Estonia Stuns Europe With Massive Gambling Tax Cut — Operators Are Celebrating

From 6% to 4%: What the Vote Does

On Wednesday, the Riigikogu voted 51 to 31 in favour of amendments to the gambling tax regime, brought forward by the Eesti 200 party and supported by some members of the Reform Party. Under the new law, the online (remote) gambling tax will gradually fall from 6 percent to 4 percent over a two-year period.

The legislation also revokes earlier plans to raise the rate to 7 percent in 2026.

Why Estonia Took This Path

Supporters of the tax cut — led by MP Tanel Tein — argue that it’s part of a broader strategy to modernize Estonia’s gambling regulatory framework, attract foreign iGaming operators, and increase transparency.

With physical casinos unlikely to expand in Estonia, lawmakers see licensed remote-gambling operators as the key to boosting state revenues.
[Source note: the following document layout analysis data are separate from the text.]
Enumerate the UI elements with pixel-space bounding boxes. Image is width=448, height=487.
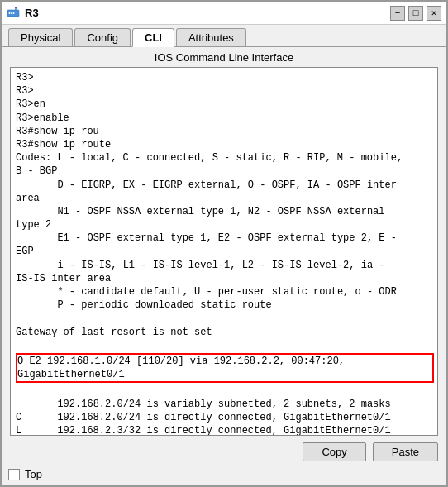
button-row: Copy Paste xyxy=(2,439,446,466)
paste-button[interactable]: Paste xyxy=(373,442,438,461)
svg-point-2 xyxy=(11,12,12,14)
highlighted-route: O E2 192.168.1.0/24 [110/20] via 192.168… xyxy=(16,353,434,383)
main-window: R3 − □ ✕ Physical Config CLI Attributes … xyxy=(0,0,448,487)
window-title: R3 xyxy=(25,7,39,19)
tab-physical[interactable]: Physical xyxy=(8,28,73,46)
svg-point-1 xyxy=(9,12,11,14)
title-bar: R3 − □ ✕ xyxy=(2,2,446,25)
cli-scroll[interactable]: R3> R3> R3>en R3>enable R3#show ip rou R… xyxy=(11,68,437,435)
top-checkbox[interactable] xyxy=(8,469,20,480)
cli-output: R3> R3> R3>en R3>enable R3#show ip rou R… xyxy=(16,71,434,435)
svg-point-3 xyxy=(13,12,15,14)
cli-area: R3> R3> R3>en R3>enable R3#show ip rou R… xyxy=(10,67,438,436)
tab-bar: Physical Config CLI Attributes xyxy=(2,25,446,47)
cli-line: R3> R3> R3>en R3>enable R3#show ip rou R… xyxy=(16,72,403,338)
tab-attributes[interactable]: Attributes xyxy=(176,28,246,46)
section-title: IOS Command Line Interface xyxy=(2,47,446,67)
tab-config[interactable]: Config xyxy=(74,28,131,46)
close-button[interactable]: ✕ xyxy=(427,6,441,21)
restore-button[interactable]: □ xyxy=(408,6,423,21)
title-controls: − □ ✕ xyxy=(390,6,441,21)
copy-button[interactable]: Copy xyxy=(303,442,365,461)
title-bar-left: R3 xyxy=(7,7,39,20)
svg-point-5 xyxy=(15,7,17,8)
router-icon xyxy=(7,7,20,20)
tab-cli[interactable]: CLI xyxy=(132,28,174,47)
minimize-button[interactable]: − xyxy=(390,6,405,21)
bottom-row: Top xyxy=(2,466,446,485)
cli-line-2: 192.168.2.0/24 is variably subnetted, 2 … xyxy=(16,399,391,436)
top-label: Top xyxy=(25,468,42,480)
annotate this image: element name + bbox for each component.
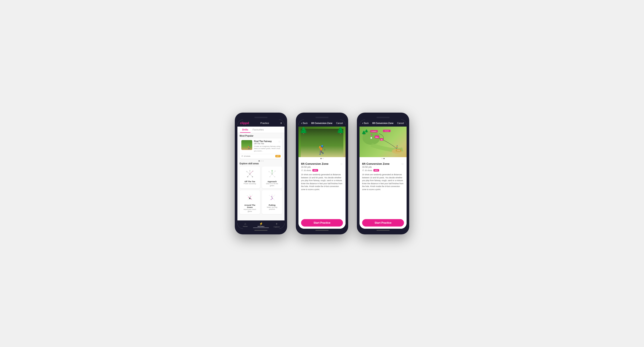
detail-dot-3-1 — [382, 158, 382, 159]
drill-footer-3: Start Practice — [360, 217, 406, 229]
home-icon — [238, 222, 253, 225]
drill-range-2: 10-50 yds — [301, 166, 328, 168]
dot-1 — [258, 160, 260, 162]
shots-count: 10 shots — [244, 155, 250, 157]
drill-detail-screen-photo: Back 6ft Conversion Zone Cancel 🌲 🌲 🏌️ — [298, 120, 346, 229]
nav-home[interactable]: Home — [238, 222, 253, 228]
badge-arg-3: ARG — [374, 169, 379, 172]
off-the-tee-icon-area — [241, 169, 258, 180]
shots-row-2: ⏱ 20 shots ARG — [301, 169, 343, 172]
nav-home-label: Home — [238, 225, 253, 227]
phone-2-screen: Back 6ft Conversion Zone Cancel 🌲 🌲 🏌️ — [298, 120, 346, 229]
tab-favourites[interactable]: Favourites — [250, 127, 266, 133]
start-practice-button-2[interactable]: Start Practice — [301, 219, 343, 226]
featured-drill-desc: Create an imaginary fairway using trees … — [254, 145, 280, 152]
drill-favourite-icon-3[interactable] — [401, 162, 404, 166]
featured-drill-info: Find The Fairway Off The Tee Create an i… — [254, 140, 280, 152]
bottom-nav: Home Activities Capture — [238, 220, 284, 229]
svg-point-30 — [248, 197, 249, 198]
svg-text:ROUGH: ROUGH — [384, 130, 389, 132]
detail-dot-1 — [320, 158, 322, 159]
nav-capture-label: Capture — [269, 226, 284, 228]
drill-range-3: 10-50 yds — [362, 166, 390, 168]
svg-line-36 — [270, 198, 272, 200]
drill-badge: OTT — [275, 155, 280, 157]
skill-putting[interactable]: Putting Make and lag practice — [262, 190, 282, 214]
back-label-3: Back — [364, 122, 369, 124]
back-chevron-3 — [362, 121, 363, 125]
clock-icon-2: ⏱ — [301, 169, 303, 172]
phone-3-home-bar — [360, 229, 406, 232]
off-the-tee-name: Off The Tee — [241, 180, 258, 183]
drill-footer-2: Start Practice — [298, 217, 346, 229]
nav-capture[interactable]: Capture — [269, 222, 284, 228]
shots-count-3: 20 shots — [365, 169, 372, 172]
detail-dot-3-2 — [384, 158, 384, 159]
drill-title-3: 6ft Conversion Zone — [362, 162, 390, 165]
svg-text:Miss: Miss — [376, 136, 378, 138]
favourite-icon[interactable] — [278, 140, 280, 143]
putting-icon — [267, 192, 277, 203]
back-button-3[interactable]: Back — [362, 121, 369, 125]
svg-line-37 — [272, 198, 275, 200]
svg-line-23 — [247, 195, 250, 198]
golf-photo-background: 🌲 🌲 🏌️ — [298, 127, 346, 157]
shots-text-2: ⏱ 20 shots — [301, 169, 311, 172]
back-chevron-2 — [301, 121, 302, 125]
phone-3: Back 6ft Conversion Zone Cancel — [357, 113, 409, 234]
detail-header-2: Back 6ft Conversion Zone Cancel — [298, 120, 346, 127]
featured-drill-card[interactable]: Find The Fairway Off The Tee Create an i… — [240, 138, 282, 159]
map-background: Miss Hit 🏌️ 🌲 🌲 FAIRWAY ROUGH — [360, 127, 406, 157]
svg-text:SAND: SAND — [397, 150, 400, 151]
drill-title-2: 6ft Conversion Zone — [301, 162, 328, 165]
around-the-green-icon — [244, 192, 255, 203]
skills-grid: Off The Tee Power accuracy — [240, 167, 282, 214]
off-the-tee-desc: Power accuracy — [241, 183, 258, 185]
svg-line-13 — [272, 171, 275, 174]
clock-icon-3: ⏱ — [362, 169, 364, 172]
around-the-green-icon-area — [241, 192, 258, 203]
skill-approach[interactable]: Approach Dial-in to hit the green — [262, 167, 282, 188]
featured-drill-title: Find The Fairway — [254, 140, 272, 143]
back-label-2: Back — [303, 122, 308, 124]
drill-photo: 🌲 🌲 🏌️ — [298, 127, 346, 157]
activities-icon — [253, 222, 269, 225]
around-the-green-desc: Hone your short game — [241, 208, 258, 212]
cancel-button-3[interactable]: Cancel — [397, 122, 404, 124]
tab-drills[interactable]: Drills — [240, 127, 250, 133]
approach-name: Approach — [264, 180, 280, 183]
hamburger-icon[interactable]: ≡ — [280, 122, 282, 125]
nav-activities[interactable]: Activities — [253, 222, 269, 228]
skill-around-the-green[interactable]: Around The Green Hone your short game — [240, 190, 260, 214]
svg-line-34 — [269, 195, 272, 198]
shots-info: 10 shots — [241, 155, 250, 157]
clock-icon — [241, 155, 243, 157]
shots-text-3: ⏱ 20 shots — [362, 169, 372, 172]
back-button-2[interactable]: Back — [301, 121, 308, 125]
phone-2-home-bar — [298, 229, 346, 232]
svg-point-57 — [370, 137, 372, 139]
drill-favourite-icon-2[interactable] — [340, 162, 343, 166]
practice-screen: clippd Practice ≡ Drills Favourites Most… — [238, 120, 284, 229]
drill-detail-screen-map: Back 6ft Conversion Zone Cancel — [360, 120, 406, 229]
putting-name: Putting — [264, 204, 280, 206]
svg-text:🌲: 🌲 — [364, 129, 368, 133]
putting-desc: Make and lag practice — [264, 206, 280, 210]
svg-point-29 — [250, 198, 250, 199]
phone-1-screen: clippd Practice ≡ Drills Favourites Most… — [238, 120, 284, 229]
map-svg: Miss Hit 🏌️ 🌲 🌲 FAIRWAY ROUGH — [360, 127, 406, 157]
drill-detail-body-2: 6ft Conversion Zone 10-50 yds ⏱ 20 shots… — [298, 160, 346, 217]
start-practice-button-3[interactable]: Start Practice — [362, 219, 404, 226]
putting-icon-area — [264, 192, 280, 203]
phone-2: Back 6ft Conversion Zone Cancel 🌲 🌲 🏌️ — [296, 113, 348, 234]
cancel-button-2[interactable]: Cancel — [336, 122, 343, 124]
detail-header-3: Back 6ft Conversion Zone Cancel — [360, 120, 406, 127]
capture-icon — [269, 222, 284, 226]
tab-bar: Drills Favourites — [238, 127, 284, 133]
phone-3-notch — [360, 115, 406, 120]
around-the-green-name: Around The Green — [241, 204, 258, 208]
svg-line-35 — [272, 195, 275, 198]
nav-activities-label: Activities — [253, 225, 269, 228]
header-title: Practice — [260, 122, 269, 124]
skill-off-the-tee[interactable]: Off The Tee Power accuracy — [240, 167, 260, 188]
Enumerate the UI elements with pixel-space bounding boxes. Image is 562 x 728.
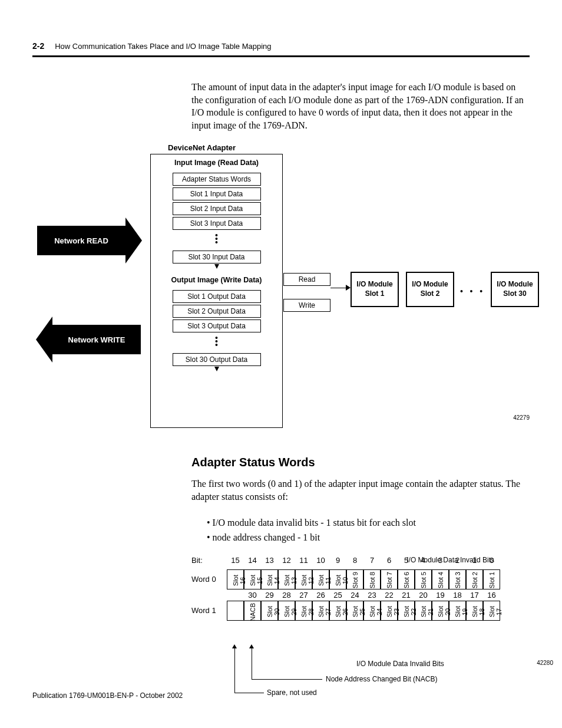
bit-label: 24 bbox=[346, 591, 363, 599]
bit-label: 29 bbox=[261, 591, 278, 599]
network-write-label: Network WRITE bbox=[68, 335, 125, 344]
io-module-slot-label: Slot 30 bbox=[503, 289, 526, 298]
io-module-label: I/O Module bbox=[497, 280, 533, 288]
word1-label: Word 1 bbox=[191, 606, 227, 615]
io-module-slot-label: Slot 2 bbox=[421, 289, 440, 298]
bit-label: 15 bbox=[227, 556, 244, 565]
io-module-slot-label: Slot 1 bbox=[365, 289, 385, 298]
arrow-down-icon bbox=[214, 264, 219, 269]
input-image-title: Input Image (Read Data) bbox=[151, 154, 282, 171]
bullet-1: I/O module data invalid bits - 1 status … bbox=[213, 518, 416, 528]
input-row-last: Slot 30 Input Data bbox=[173, 251, 261, 263]
bit-label: 23 bbox=[363, 591, 381, 599]
io-module-slot-30: I/O ModuleSlot 30 bbox=[491, 272, 539, 307]
adapter-diagram: DeviceNet Adapter Input Image (Read Data… bbox=[32, 143, 530, 438]
slot-cell: Slot 8 bbox=[363, 569, 381, 589]
bit-label: 17 bbox=[466, 591, 483, 599]
bit-label: 7 bbox=[363, 556, 381, 565]
bit-label: 12 bbox=[278, 556, 295, 565]
arrow-down-icon bbox=[214, 367, 219, 371]
bit-row-label: Bit: bbox=[191, 556, 227, 565]
slot-cell: Slot 19 bbox=[449, 601, 466, 621]
slot-cell: Slot 16 bbox=[227, 569, 244, 589]
network-read-label: Network READ bbox=[54, 236, 108, 245]
slot-cell: Slot 3 bbox=[449, 569, 466, 589]
output-row-2: Slot 3 Output Data bbox=[173, 319, 261, 332]
status-words-diagram: I/O Module Data Invalid Bits Bit: 151413… bbox=[191, 556, 530, 668]
read-label: Read bbox=[283, 273, 330, 286]
slot-cell: Slot 1 bbox=[483, 569, 500, 589]
figure-id-2: 42280 bbox=[537, 660, 553, 666]
network-write-arrow: Network WRITE bbox=[52, 325, 141, 354]
devicenet-adapter-label: DeviceNet Adapter bbox=[168, 143, 236, 152]
bit-label: 11 bbox=[295, 556, 312, 565]
bit-label: 16 bbox=[483, 591, 500, 599]
io-module-slot-1: I/O ModuleSlot 1 bbox=[351, 272, 399, 307]
slot-cell: Slot 27 bbox=[312, 601, 329, 621]
slot-cell: Slot 15 bbox=[244, 569, 261, 589]
bit-label: 9 bbox=[329, 556, 346, 565]
slot-cell: Slot 23 bbox=[381, 601, 398, 621]
slot-cell: Slot 6 bbox=[398, 569, 415, 589]
network-read-arrow: Network READ bbox=[37, 226, 125, 255]
bullet-list: • I/O module data invalid bits - 1 statu… bbox=[207, 515, 530, 545]
input-row-3: Slot 3 Input Data bbox=[173, 217, 261, 230]
bit-label: 13 bbox=[261, 556, 278, 565]
input-row-last-label: Slot 30 Input Data bbox=[188, 253, 244, 261]
io-module-label: I/O Module bbox=[412, 280, 448, 288]
arrow-up-icon bbox=[249, 644, 254, 648]
body-paragraph-2: The first two words (0 and 1) of the ada… bbox=[191, 477, 524, 503]
io-module-label: I/O Module bbox=[356, 280, 392, 288]
word0-label: Word 0 bbox=[191, 575, 227, 584]
slot-cell: Slot 24 bbox=[363, 601, 381, 621]
slot-cell: Slot 11 bbox=[312, 569, 329, 589]
slot-cell: Slot 21 bbox=[415, 601, 432, 621]
bit-label: 8 bbox=[346, 556, 363, 565]
slot-cell: NACB bbox=[244, 601, 261, 621]
bit-label: 27 bbox=[295, 591, 312, 599]
slot-cell: Slot 17 bbox=[483, 601, 500, 621]
dots-icon: ••• bbox=[151, 334, 282, 348]
slot-cell: Slot 26 bbox=[329, 601, 346, 621]
slot-cell: Slot 12 bbox=[295, 569, 312, 589]
bit-label: 22 bbox=[381, 591, 398, 599]
slot-cell: Slot 22 bbox=[398, 601, 415, 621]
spare-callout: Spare, not used bbox=[267, 689, 317, 697]
input-row-0: Adapter Status Words bbox=[173, 173, 261, 186]
section-heading-adapter-status: Adapter Status Words bbox=[191, 456, 530, 469]
arrow-up-icon bbox=[232, 644, 237, 648]
slot-cell: Slot 25 bbox=[346, 601, 363, 621]
nacb-callout: Node Address Changed Bit (NACB) bbox=[326, 675, 437, 683]
slot-cell: Slot 13 bbox=[278, 569, 295, 589]
bit-label: 14 bbox=[244, 556, 261, 565]
input-row-1: Slot 1 Input Data bbox=[173, 187, 261, 200]
dots-icon: • • • bbox=[460, 286, 482, 296]
figure-id-1: 42279 bbox=[513, 414, 530, 421]
slot-cell: Slot 30 bbox=[261, 601, 278, 621]
io-module-slot-2: I/O ModuleSlot 2 bbox=[406, 272, 454, 307]
slot-cell: Slot 5 bbox=[415, 569, 432, 589]
bit-label: 30 bbox=[244, 591, 261, 599]
bit-label: 20 bbox=[415, 591, 432, 599]
page-number: 2-2 bbox=[32, 41, 44, 51]
bullet-2: node address changed - 1 bit bbox=[213, 532, 320, 542]
bit-label: 25 bbox=[329, 591, 346, 599]
invalid-bits-bottom-label: I/O Module Data Invalid Bits bbox=[356, 660, 444, 668]
output-row-last-label: Slot 30 Output Data bbox=[186, 355, 247, 364]
bit-label: 19 bbox=[432, 591, 449, 599]
output-row-last: Slot 30 Output Data bbox=[173, 353, 261, 366]
output-image-title: Output Image (Write Data) bbox=[151, 272, 282, 288]
write-label: Write bbox=[283, 299, 330, 312]
bit-label: 21 bbox=[398, 591, 415, 599]
output-row-1: Slot 2 Output Data bbox=[173, 305, 261, 318]
slot-cell: Slot 2 bbox=[466, 569, 483, 589]
bit-label: 6 bbox=[381, 556, 398, 565]
bit-label: 26 bbox=[312, 591, 329, 599]
slot-cell: Slot 9 bbox=[346, 569, 363, 589]
slot-cell: Slot 18 bbox=[466, 601, 483, 621]
bit-label: 10 bbox=[312, 556, 329, 565]
slot-cell: Slot 10 bbox=[329, 569, 346, 589]
read-write-box: Read Write bbox=[283, 273, 330, 312]
invalid-bits-top-label: I/O Module Data Invalid Bits bbox=[406, 556, 494, 564]
input-row-2: Slot 2 Input Data bbox=[173, 202, 261, 215]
The hope is that by lowering the tax burden, more international operators will choose to register under Estonian licences — increasing the overall tax base.

Proponents also envision redirecting gambling tax revenue towards public goals. Under the updated legislation, some of the proceeds are earmarked for sports and culture, including potential support for new sports infrastructure.

Critics Raise Concerns Over Revenue and Oversight

The move has sparked criticism from opposition lawmakers and officials within the Ministry of Finance, who warn that the tax cut could lead to a decline in public revenue — especially if the influx of new operators doesn’t materialize.

According to government estimates cited by the Ministry, the reduction could result in a loss of €6 million in 2026, rising to €13 million by 2029 if revenue targets under-perform.

Beyond the financial risks, critics also caution that lowering the tax may impair regulatory oversight. Remote gambling operators often run cross-border operations — with servers, management, and customers spread across countries — making supervision challenging. A Strategic Gamble on iGaming Growth

This tax reform marks a departure from the trend in many European countries — which are increasingly tightening gambling regulations and raising taxes. Instead, Estonia is banking on liberalisation to strengthen its competitiveness in the fast-evolving iGaming sector.

Supporters frame the decision as a long-term investment in Estonia’s digital economy: by positioning the country as an attractive hub for online gambling firms, the government hopes to generate stable, increased revenue and channel some of that into culture, sports and infrastructure.

Whether this gamble will pay off depends on the reaction of the global iGaming industry — and on whether Estonia can navigate the regulatory and financial challenges that come with lower taxes.